◆ Data for this exercise:
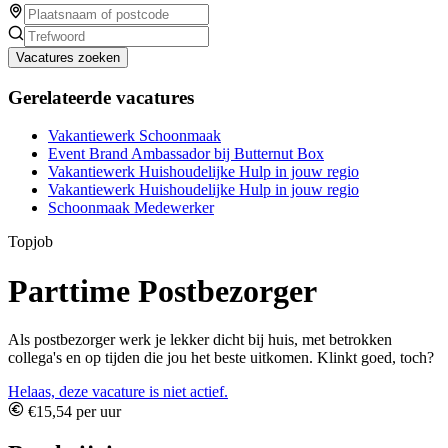
Vacatures zoeken
Gerelateerde vacatures
Vakantiewerk Schoonmaak
Event Brand Ambassador bij Butternut Box
Vakantiewerk Huishoudelijke Hulp in jouw regio
Vakantiewerk Huishoudelijke Hulp in jouw regio
Schoonmaak Medewerker
Topjob
Parttime Postbezorger
Als postbezorger werk je lekker dicht bij huis, met betrokken
collega's en op tijden die jou het beste uitkomen. Klinkt goed, toch?
Helaas, deze vacature is niet actief.
€15,54 per uur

◆ Assigned task: What is needed is a word-for-word copy of the data, minus its pictures.

◆ Response:
Vacatures zoeken
Gerelateerde vacatures
Vakantiewerk Schoonmaak
Event Brand Ambassador bij Butternut Box
Vakantiewerk Huishoudelijke Hulp in jouw regio
Vakantiewerk Huishoudelijke Hulp in jouw regio
Schoonmaak Medewerker
Topjob
Parttime Postbezorger
Als postbezorger werk je lekker dicht bij huis, met betrokken
collega's en op tijden die jou het beste uitkomen. Klinkt goed, toch?
Helaas, deze vacature is niet actief.
€15,54 per uur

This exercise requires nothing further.